On Jan 4, 2017, at 2:48 PM, Kyle Owen <kylevowen at
gmail.com> wrote:
On Wed, Jan 4, 2017 at 12:06 PM, Jon Elson <elson at pico-systems.com> wrote:
Previous messages suggested the LGP-30 drum was plated with nickel. If
there are amateur astronomers with a vacuum evaporator, it might be
possible to get them to adjust their setup slightly to vacuum evaporate
nickel on your drum, after refinishing the base. You'd need a rig to
slowly turn the drum while evaporating the nickel. Some other research labs
at universities might have the necessary equipment, also - check with the
Physics department (or electrical engineering).

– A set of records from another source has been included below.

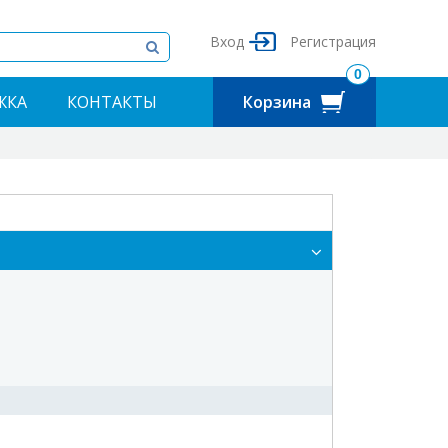
Вход
Регистрация
0
ЖКА
КОНТАКТЫ
Корзина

Will the desired thickness be enough with sputtering or evaporation? For
modern hard drives, sure, but my gut instinct is that you'd want a thicker
coating on the drum. I'd suggest sputtering over evaporation since it will
probably adhere to the surface better. I'd think nickel electroplating
would take less time and effort, though.
Electroplating sounds ok, I don't know about procedures. You'd have to be careful
that the electrolyte doesn't damage the drum body.
Evaporation and sputtering are used to make well controlled thin films, but there's
nothing I can think of that limits how long you continue. A mirror is coated only to the
point that its reflection coefficient reaches the limit of the metal used, more is not
useful. But here you could just keep going however long you need.
As for adhering, both should produce good coatings if the substrate is clean. I remember
a test for good evaporative coating technique: coat a test piece, then try to rip off the
coating with scotch tape. It shouldn't be affected at all by that test.
There are reasons for using sputtering vs. evaporation, but I don't remember them. I
think the Strong book I cited discusses the subject.